Cley nodded in acceptance of this rule.
“The other is that with the state of things as they are, you may be safer out in the wilderness. I just arrived here, myself, this past autumn. I was dispatched with a group of fifteen soldiers to protect the small cont
ingent of citizens of the western realm, who had come a few years ago to farm and trap and make a monetary gain from the resources of the Beyond.”
Before continuing, Curaswani shook his head and sighed. “It seems that in the relatively brief span they have been here, they have managed, in the time-honored tradition of western realm arrogance and stupidity, to completely incense the local population. By the time I and my men arrived at the fort, there were only five individuals left out of sixty-five. Those who were out on the land retreated here for safety, and, one by one, over the course of the past year, they have been brutally butchered.”
“Who is it you have made an enemy of?” asked Cley.

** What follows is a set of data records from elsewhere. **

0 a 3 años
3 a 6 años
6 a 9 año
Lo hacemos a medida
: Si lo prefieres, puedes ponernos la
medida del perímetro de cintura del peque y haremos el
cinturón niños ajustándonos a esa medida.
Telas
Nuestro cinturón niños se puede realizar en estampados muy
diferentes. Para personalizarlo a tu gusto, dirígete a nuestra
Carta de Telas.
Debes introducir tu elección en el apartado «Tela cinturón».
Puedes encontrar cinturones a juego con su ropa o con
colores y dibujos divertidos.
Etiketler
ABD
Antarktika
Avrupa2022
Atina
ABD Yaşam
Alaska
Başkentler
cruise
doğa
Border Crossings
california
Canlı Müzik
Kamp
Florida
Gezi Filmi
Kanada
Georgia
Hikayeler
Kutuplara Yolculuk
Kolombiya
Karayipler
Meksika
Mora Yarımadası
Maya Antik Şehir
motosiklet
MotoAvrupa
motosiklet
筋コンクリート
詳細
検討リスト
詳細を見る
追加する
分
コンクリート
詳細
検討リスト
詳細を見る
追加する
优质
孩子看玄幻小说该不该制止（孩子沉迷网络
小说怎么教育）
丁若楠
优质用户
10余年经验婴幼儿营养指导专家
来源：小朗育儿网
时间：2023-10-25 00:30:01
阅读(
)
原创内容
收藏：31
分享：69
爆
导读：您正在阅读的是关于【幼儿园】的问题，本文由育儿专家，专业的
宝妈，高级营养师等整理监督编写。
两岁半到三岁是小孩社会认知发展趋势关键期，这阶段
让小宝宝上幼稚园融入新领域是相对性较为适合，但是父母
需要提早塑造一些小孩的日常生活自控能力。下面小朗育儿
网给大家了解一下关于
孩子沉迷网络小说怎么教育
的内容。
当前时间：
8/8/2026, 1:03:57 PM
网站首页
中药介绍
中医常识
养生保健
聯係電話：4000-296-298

“The Beshanti, who, when our settlers initially arrived, were a peaceful group. Then our people started grabbing land they shouldn’t have, killing game they shouldn’t have. Look, Cley, as a military man, I don’t mind fighting wars that are unavoidable, but I have an aversion to having my men killed over petty acts of greed.”
“Can’t you retreat back to your ship and go home?” asked Cley.

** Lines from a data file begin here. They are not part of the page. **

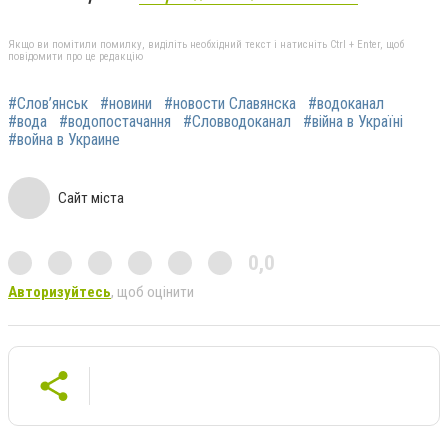
Якщо ви помітили помилку, виділіть необхідний текст і натисніть Ctrl + Enter, щоб
повідомити про це редакцію
#Слов’янськ
#новини
#новости Славянска
#водоканал
#вода
#водопостачання
#Словводоканал
#війна в Україні
#война в Украине
Сайт міста
0,0
Авторизуйтесь
, щоб оцінити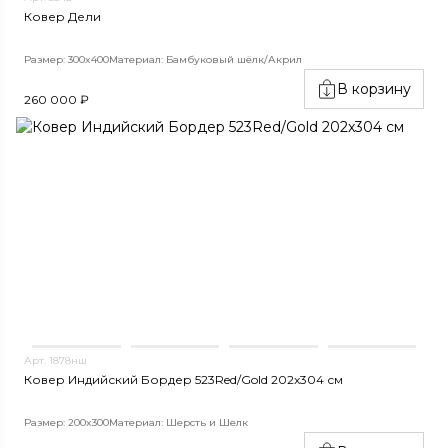
Ковер Дели
Размер: 300x400
Материал: Бамбуковый шёлк/Акрил
В корзину
260 000 ₽
Арт. 1878нш
Ковер Индийский Бордер 523Red/Gold 202x304 см
Размер: 200x300
Материал: Шерсть и Шелк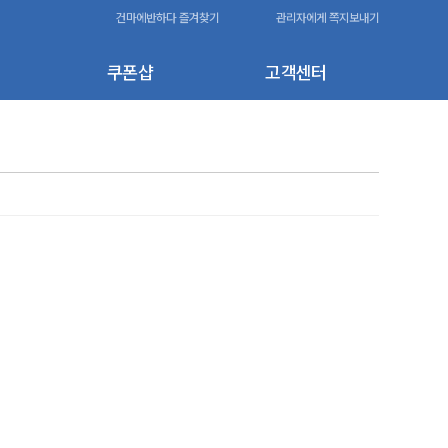
건마에반하다 즐겨찾기
관리자에게 쪽지보내기
쿠폰샵
고객센터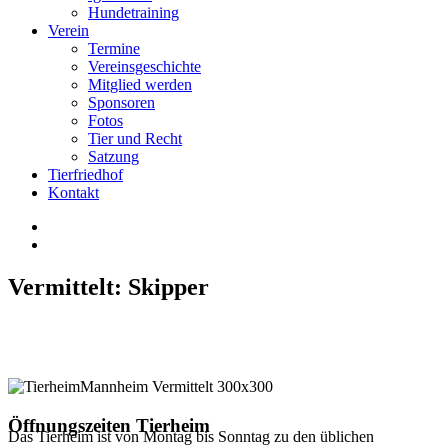
Hundetraining
Verein
Termine
Vereinsgeschichte
Mitglied werden
Sponsoren
Fotos
Tier und Recht
Satzung
Tierfriedhof
Kontakt
Vermittelt: Skipper
Öffnungszeiten Tierheim
Das Tierheim ist von Montag bis Sonntag zu den üblichen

“When we were sent, we had no knowledge as to how bad the situation was. We were merely coming to try to restore order. The ship won’t be back until the spring. We’re trapped here, and already in the past month, two citizens and one soldier have been diced up within the very confines of the walls of this fort.” The captain set his smoldering pipe down on the table and rubbed his eyes.
“Within the walls?” asked the hunter.
Curaswani laughed. “Not exactly cozy, eh?”
“How?” asked Cley.
“From what I can ascertain from the settlers, the Beshanti have a group of warriors that can somehow physically blend in with their surroundings. You know the lizard, the chameleon? Well, these fellows have the same attribute. The settlers have named them Wraiths after the old tales of angry ghosts. They are reportedly flesh and blood, but I’ve yet to actually see one. I have, though, seen their work. Two days ago, Private Ornist Heighth had his throat cut and his stomach split open so that his vitals lay in a steaming heap on the ground. It happened in front of two other men. They said a patch of wall came to life, wielding a nine-inch blade. Once the knife was dropped, they could no longer make out any aspect of the attacker.”